Work order> Among the entries, find each line that includes the string "significa" and list it.

· · ·

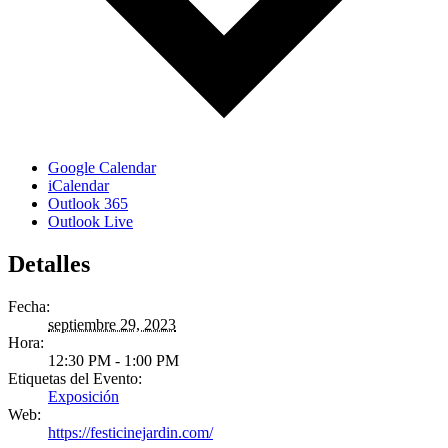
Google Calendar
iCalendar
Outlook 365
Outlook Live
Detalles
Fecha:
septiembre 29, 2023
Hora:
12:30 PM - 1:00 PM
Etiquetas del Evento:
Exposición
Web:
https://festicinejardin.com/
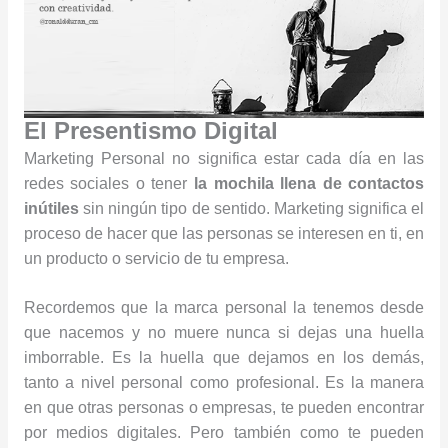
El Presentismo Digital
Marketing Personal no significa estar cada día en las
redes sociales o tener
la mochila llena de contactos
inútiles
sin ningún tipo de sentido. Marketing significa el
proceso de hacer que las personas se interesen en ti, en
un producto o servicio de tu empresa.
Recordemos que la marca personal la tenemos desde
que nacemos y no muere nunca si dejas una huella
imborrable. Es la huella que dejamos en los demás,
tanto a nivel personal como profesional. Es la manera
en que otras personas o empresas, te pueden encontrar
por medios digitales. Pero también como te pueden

· · ·

Reply to the exercise>
Marketing Personal no significa estar cada día en las
sin ningún tipo de sentido. Marketing significa el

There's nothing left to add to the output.